(Repórteres Carl Bernstein e Bob Woodward na redação do jornal The Washington Post, no início dos anos 1970, sabiam que era preciso paciência).
Independente de “tretas” com blogs e deputados, continuo curioso acerca dos documentos divulgados nos últimos dias.
Investiguemos o caso com humildade e objetividade, interessados exclusivamente na verdade dos fatos.
Wadih Damous divulgou, há pouco, um dos documentos do processo envolvendo o ex-advogado da Odebrecht, Rodrigo Tacla Duran, que traz informação de que Duran não foi encontrado no endereço C/ Rio Umia, 22 – Poio, porque este endereço, segundo as autoridades espanholas, estava incompleto. Chamemos esse documento de número 2.
O site Duplo Expresso, por sua vez, havia divulgado, dias antes, com muito estardalhaço (incluindo memes de bombas atômicas), um outro documento (à esquerda na imagem abaixo), emitido pelo Ministério da Justiça do Brasil. Vamos nomear esse documento de número 1.
Os documentos são, obviamente, distintos. No documento 1, o setor de cooperação internacional do ministério da justiça do Brasil encaminha, a seu colega do ministério da justiça da Espanha, um pedido para que marque uma audiência de procuradores brasileiros com Rodrigo Tacla Durán. O local não é especificado, mas o próprio Tacla Duran informa que o depoimento seria dado diante de um juiz. Não seria uma audiência em sua casa, portanto. Seria num tribunal ou num espaço controlado pelo governo espanhol.
Na resposta que dá às perguntas do Estadão, Tacla Duran diz que anexou ambos os documentos acima, embora a reportagem, estranhamente, não os tenha disponibilizado.
O documento 1 refere-se aos processos números 5019961-43.2017.4.04.7000, cujo réu é Tacla Duran, e 5019727.95.2016.404.7000, cujo réu é Marcelo Odebrecht.
A informação contida no documento 1 dá a entender que a responsabilidade de entrar em contato com Tacla Duran seria das autoridades espanholas. Como o encontro entre procuradores e Tacla se daria num tribunal, ou numa sala de governo, e não na residência de Tacla Duran, as autoridades do Brasil não precisavam saber, naquele momento, o endereço residencial dele.
O documento 2, a julgar por ele mesmo, é de outra natureza. Pelo que podemos ler nele, trata-se de uma “notificação” direta, enviada do Brasil, com endereço anotado desde aqui. E o endereço estava incompleto.
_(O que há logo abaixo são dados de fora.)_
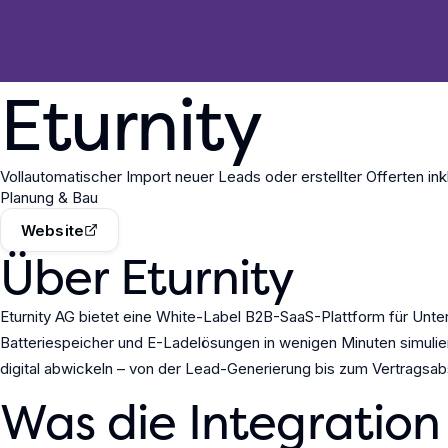
Eturnity
Vollautomatischer Import neuer Leads oder erstellter Offerten in
Planung & Bau
Website
Über Eturnity
Eturnity AG bietet eine White-Label B2B-SaaS-Plattform für Un
Batteriespeicher und E-Ladelösungen in wenigen Minuten simuli
digital abwickeln – von der Lead-Generierung bis zum Vertragsab
Was die Integration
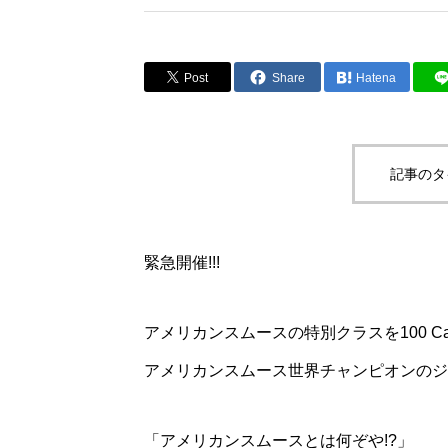
Post
Share
Hatena
記事のタ
緊急開催!!!
アメリカンスムースの特別クラスを100 Carat 
アメリカンスムース世界チャンピオンのジョ
「アメリカンスムースとは何ぞや!?」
Mas esse problema do endereço pode ser jogado nas costas de qualquer um na cadeia de comando que vai desde o juiz no Brasil, passando por procuradores e ministério da justiça, até a burocracia espanhola. Não prova nenhum crime de Sergio Moro. Ao contrário, Tacla Durán, na entrevista ao Estadão explica que Moro alerta para o fato do endereço não estar completo. Não deve ter sido muito enfático, contudo.
É um tanto bizarro que se criem, tão facilmente, ondas de credulidade, atribuindo a qualquer documento que as pessoas sequer leram ou entenderam direito, algum valor sobrenatural.
Mesmo sabendo que à Lava Jato não interessa ouvir Tacla Duran, em função das denúncias que ele tem feito contra áreas centrais da narrativa, é muito fácil para Sergio Moro e procuradores encontrarem uma desculpa qualquer para o problema do endereço.
Al Capone pode ter sido pego por sonegação de renda, mas será difícil pegar Moro por usar um endereço incompleto.
Quanto à ausência dos procuradores lavajateiros à audiência que eles mesmos haviam convocado, para o dia 4 de dezembro de 2017, a desistência deve ter sido provocada pela participação de Tacla Duran, no dia 30 de novembro, em audiência na CPMI da JBS.
No site do MPF há uma página de transparência, com todas as passagens aéreas usadas pelos procuradores federais. Não consta, de fato, nenhuma passagem para Madrid em dezembro.
Quem quiser trabalhar para entender as violações e suspeitas que recaem sobre a Lava Jato, precisa se debruçar sobre as 234 páginas de documentos vazados da CPMI da JBS. Aí tem muita coisa interessante sobre manipulação de dados, que poderiam gerar nulidades processuais sem conta.